Канал Ашмун был форсирован, Мансура была взята, сарацины были разгромлены и изгнаны прочь. И это стало началом конца крестового похода короля Людовика.
Карл одним из первых понял это, хотя никогда не отличался особенной проницательностью. Рассуждать, размышлять, делать выводы и лукавить — то было излюбленным делом Альфонса, и порой Луи походил на него в этом. Карлу же ближе была манера Робера — он мыслил не умом, но сердцем, хотя и не так, как Робер, и уж точно не так, как Людовик. Однако он всегда сознавал положение дел столь же ясно, как и его старшие братья, хотя почти никогда не мог дать своим впечатлениям разумного объяснения. Он знал, что следует просто выждать время, когда боролся со своими прованскими баронами, — и утихомирятся сами; он знал, что надо с улыбкой поддакивать Беатрисе и потакать ее глупым, но безвредным капризам, дабы сохранить мир в их семье и спальне; он знал, что, не в силах понять своего брата Людовика, должен лишь повиноваться ему и никогда не показывать ему своей на него досады. Это умение знать , просто знать и действовать по наитию верно, не рассуждая, и сделало Карла Капета, впоследствии короля сицилийского, вполне сносным правителем.

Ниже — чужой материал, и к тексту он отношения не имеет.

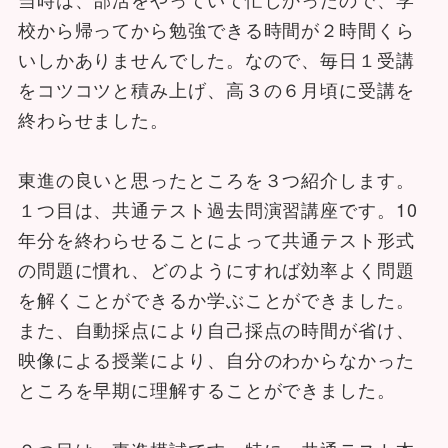
校から帰ってから勉強できる時間が２時間くら
いしかありませんでした。なので、毎日１受講
をコツコツと積み上げ、高３の６月頃に受講を
終わらせました。
東進の良いと思ったところを３つ紹介します。
１つ目は、共通テスト過去問演習講座です。10
年分を終わらせることによって共通テスト形式
の問題に慣れ、どのようにすれば効率よく問題
を解くことができるか学ぶことができました。
また、自動採点により自己採点の時間が省け、
映像による授業により、自分のわからなかった
ところを早期に理解することができました。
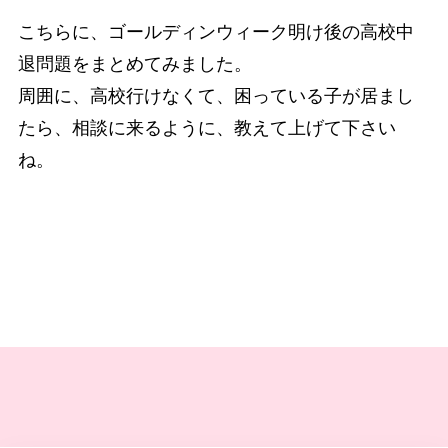
こちらに、ゴールディンウィーク明け後の高校中
退問題をまとめてみました。
周囲に、高校行けなくて、困っている子が居まし
たら、相談に来るように、教えて上げて下さい
ね。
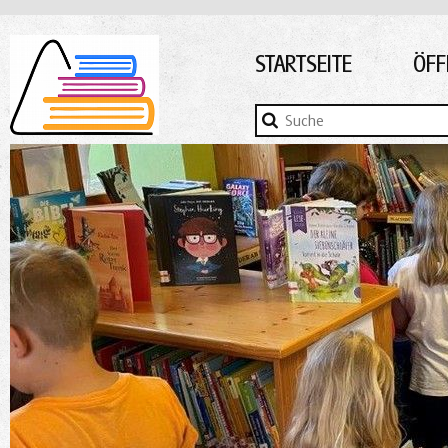
STARTSEITE
ÖFF

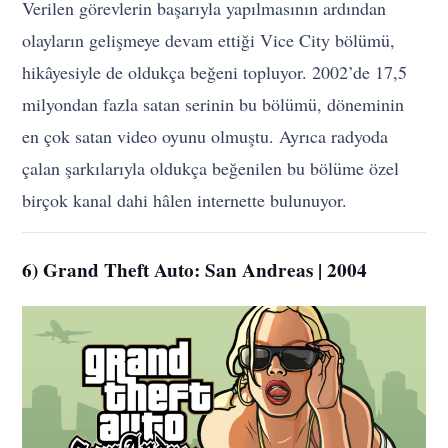
Verilen görevlerin başarıyla yapılmasının ardından
olayların gelişmeye devam ettiği Vice City bölümü,
hikâyesiyle de oldukça beğeni topluyor. 2002’de 17,5
milyondan fazla satan serinin bu bölümü, döneminin
en çok satan video oyunu olmuştu. Ayrıca radyoda
çalan şarkılarıyla oldukça beğenilen bu bölüme özel
birçok kanal dahi hâlen internette bulunuyor.
6) Grand Theft Auto: San Andreas | 2004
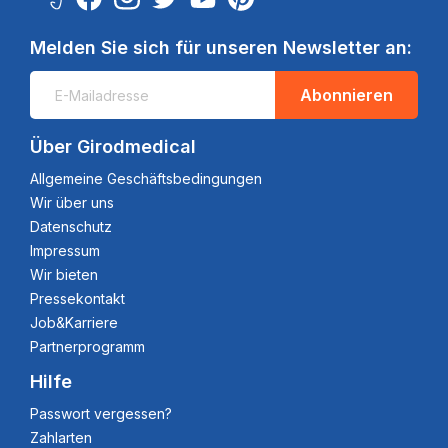
Melden Sie sich für unseren Newsletter an:
Abonnieren
Über Girodmedical
Allgemeine Geschäftsbedingungen
Wir über uns
Datenschutz
Impressum
Wir bieten
Pressekontakt
Job&Karriere
Partnerprogramm
Hilfe
Passwort vergessen?
Zahlarten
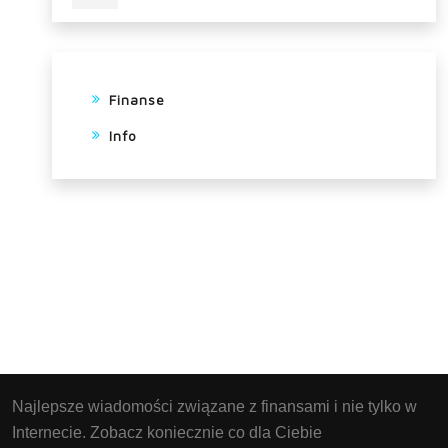
Finanse
Info
Najlepsze wiadomości związane z finansami i nie tylko w
Internecie. Zobacz koniecznie co dla Ciebie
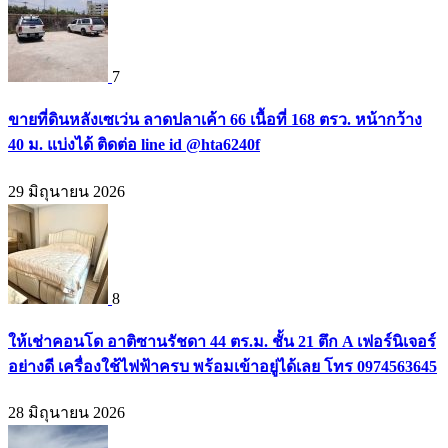
7
ขายที่ดินหลังเซเว่น ลาดปลาเค้า 66 เนื้อที่ 168 ตรว. หน้ากว้าง
40 ม. แบ่งได้ ติดต่อ line id @hta6240f
29 มิถุนายน 2026
8
ให้เช่าคอนโด อาติซานรัชดา 44 ตร.ม. ชั้น 21 ตึก A เฟอร์นิเจอร์
อย่างดี เครื่องใช้ไฟฟ้าครบ พร้อมเข้าอยู่ได้เลย โทร 0974563645
28 มิถุนายน 2026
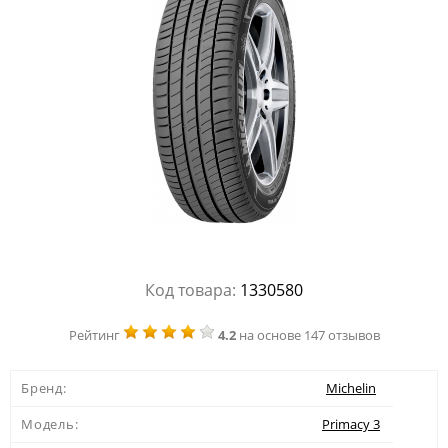
Код товара:
1330580
Рейтинг
4.2
на основе 147 отзывов
Бренд:
Michelin
Модель:
Primacy 3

Но до того дня, когда он смог надеть на хорошенькую пустую головку своей манерной супруги золотую корону, были еще годы и годы — а пока что он просто знал , что победа в Мансуре была вовсе не то, что победа в Дамьетте. И что это начало конца.

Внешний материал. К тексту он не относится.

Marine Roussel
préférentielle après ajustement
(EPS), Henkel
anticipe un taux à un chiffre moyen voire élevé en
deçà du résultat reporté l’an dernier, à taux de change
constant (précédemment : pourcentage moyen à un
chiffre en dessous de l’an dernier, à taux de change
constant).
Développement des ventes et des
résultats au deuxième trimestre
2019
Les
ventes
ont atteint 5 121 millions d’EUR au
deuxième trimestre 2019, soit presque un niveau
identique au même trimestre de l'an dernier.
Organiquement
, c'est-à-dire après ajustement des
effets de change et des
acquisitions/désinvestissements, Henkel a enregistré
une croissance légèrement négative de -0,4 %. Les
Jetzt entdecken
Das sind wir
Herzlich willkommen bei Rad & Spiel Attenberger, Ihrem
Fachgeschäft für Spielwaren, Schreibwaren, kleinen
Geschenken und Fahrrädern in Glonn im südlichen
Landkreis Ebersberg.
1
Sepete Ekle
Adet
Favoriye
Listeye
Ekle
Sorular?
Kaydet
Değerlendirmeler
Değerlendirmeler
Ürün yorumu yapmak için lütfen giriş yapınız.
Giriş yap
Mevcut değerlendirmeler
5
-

Он думал сперва, что это ощущение вызвано смертью Робера, которую Карл неожиданно для себя переживал очень тяжело. Он не задумывался прежде, что из троих его братьев именно с Робером у него было больше всего общего, хоть Карл не раз и посмеивался над его грубостью и простоватостью, столь неуместной для члена королевской фамилии. Впрочем, Людовик тоже весь целиком состоял из таких неуместностей, и однако же это ничего не меняло: он был хорошим королем, и братом тоже не самым плохим. Он убивался по Роберу тоже, но как-то недолго и, как казалось Карлу, недостаточно глубоко. Разумеется, заупокойные молебны по почившему родичу король велел служить трижды на дню — но точно так же он чествовал и память прочих воинов, полегших в битве на канале Ашмун. Карл ощущал еще большую отчужденность от Людовика, когда думал об этом — он горевал и хотел, чтобы все разделяли его горе, иначе оно казалось ему недостаточно полным. Даже Альфонс, всегда отличавшийся завидным хладнокровием, тосковал по шумному и говорливому Роберу больше, чем Луи.